Equivalence to kmeans inside Caret::Train

Question

Equivalence to kmeans inside Caret::Train

Asked 6 years, 4 months ago

Viewed 123 times

3

I tried to adjust a model kmeans within the package caret with the function train. But I checked that it is not available. I generated a frame to do this:

set.seed(15)

d <- data.frame(
  x = replicate(6, rnorm(10000, 1000, 125))
)

cluster <- kmeans(d, centers = 3)
cluster

d$grupo <- as.factor(cluster[['cluster']])

library(recipes)
library(caret)

r <- recipe(grupo ~ ., data = d)
p <- prep(r, d)
b <- bake(p, d)

t <- train(
  r, 
  d, 
  method = 'kmeans', 
  trControl = trainControl(method = 'cv', number = 3)
)

Error: Model kmeans is not in Caret’s built-in library

Is there any function equivalent to kmeans so that I can validate the model?

I adjusted with a lda and it was ok, but I would like some guidance regarding kmeans.

1 answer

Browser other questions tagged r machine-learning

You are not signed in. Login or sign up in order to post.

by Marcus Nunes • **17,915** points · Answer 1 · 2019-03-29T15:52:20+00:00

caret is the acronym for Classification Tond REgression TRaining. By definition, it is a package that provides algorithms for data classification and regression.

Classification is what we call a method capable of separating our observations according to predefined classes. This is called supervised learning. Several grading methods are available on caret, as LDA, Random Forest, K Nearest and Similar Neighbors. At this link is the complete list of these methods.

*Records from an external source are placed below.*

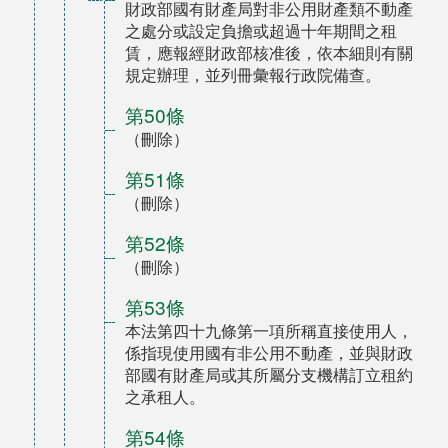
財政部國有財產局對非公用財產類不動產
之處分或設定負擔或超過十年期間之租
賃，應報經財政部核准後，依本細則有關
規定辦理，並列冊彙報行政院備查。
第50條
（刪除）
第51條
（刪除）
第52條
（刪除）
第53條
本法第四十九條第一項所稱直接使用人，
係指現使用國有非公用不動產，並與財政
部國有財產局或其所屬分支機構訂立租約
之承租人。
第54條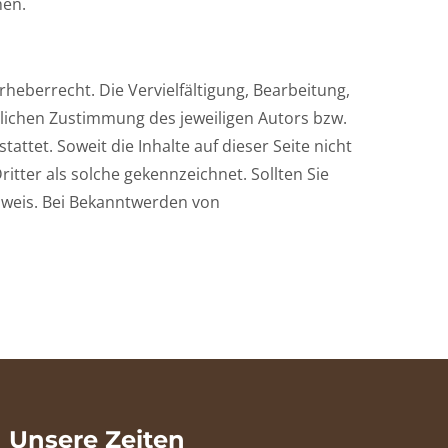
nen.
heberrecht. Die Vervielfältigung, Bearbeitung,
lichen Zustimmung des jeweiligen Autors bzw.
ttet. Soweit die Inhalte auf dieser Seite nicht
tter als solche gekennzeichnet. Sollten Sie
nweis. Bei Bekanntwerden von
Unsere Zeiten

Clustering is what we call a method capable of separating our observations without the need to use predefined classes. It’s called unsupervised learning.

K-Means is a Clusterization method. Therefore, it is not available for the caret. Probably never will be.

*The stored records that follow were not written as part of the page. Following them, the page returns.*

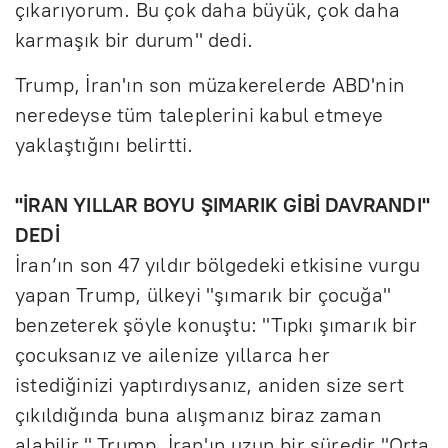
çıkarıyorum. Bu çok daha büyük, çok daha
karmaşık bir durum" dedi.
Trump, İran'ın son müzakerelerde ABD'nin
neredeyse tüm taleplerini kabul etmeye
yaklaştığını belirtti.
"İRAN YILLAR BOYU ŞIMARIK GİBİ DAVRANDI"
DEDİ
İran’ın son 47 yıldır bölgedeki etkisine vurgu
yapan Trump, ülkeyi "şımarık bir çocuğa"
benzeterek şöyle konuştu: "Tıpkı şımarık bir
çocuksanız ve ailenize yıllarca her
istediğinizi yaptırdıysanız, aniden size sert
çıkıldığında buna alışmanız biraz zaman
alabilir." Trump, İran'ın uzun bir süredir "Orta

So the answer to the question

Is there a function equivalent to kmeans so I can validate the model?

is nay, there is no equivalent function to kmeans in the caret. It is a package that makes classification, not Clusterization.

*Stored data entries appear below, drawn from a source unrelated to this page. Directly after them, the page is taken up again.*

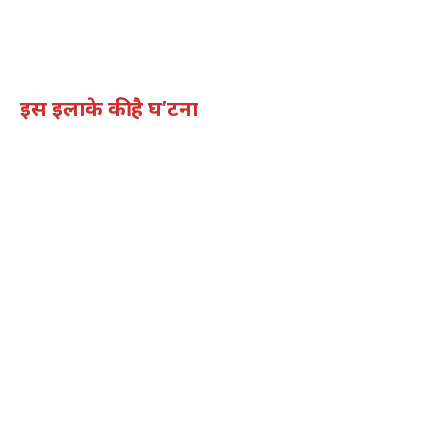
इस इलाके की है घ’टना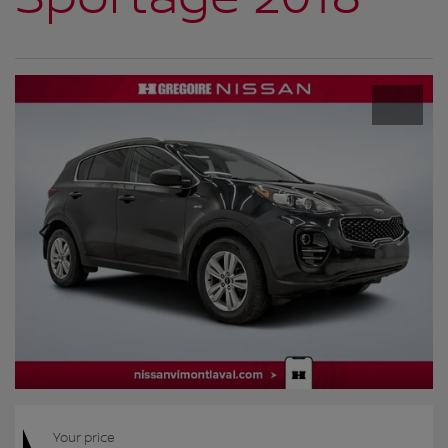
Your price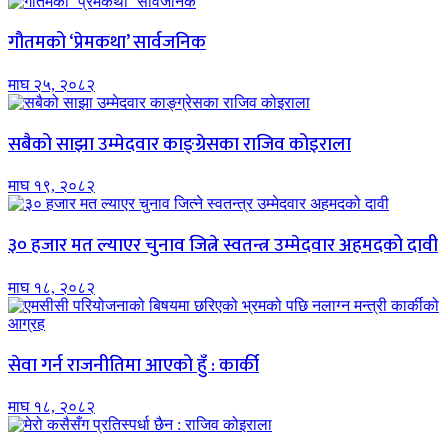
गौतमको ‘प्रेमकथा’ सार्वजनिक
माघ २५, २०८२
सबैको साझा उम्मेदवार काङ्ग्रेसका राजिव कोइराला
माघ १९, २०८२
३० हजार मत ल्याएर चुनाव जित्ने स्वतन्त्र उम्मेदवार अहमदको दावी
माघ १८, २०८२
सेवा गर्न राजनीतिमा आएको हुँ : कार्की
माघ १८, २०८२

However, it is possible to use K Means as a classifier. As far as I know, there is no option for this already ready on R, but nothing stops you from programming yours. I wouldn’t recommend it, because K Means has serious problems, like

Does not work well on data with many dimensions
It doesn’t work if the groups have very different sizes
Because it uses Euclidean distance to decide the belonging of observations to groups, it will not work well for data with large asymmetries or many outliers

On the other hand, it seems to me that your problem is something related to classification, because you have access to the classes of each observation. Therefore, any method for classifying caret would serve to train and validate your modeling. If I understand correctly and your problem is classification and not Clusterization, I suggest you give up K Means and go for something more sophisticated.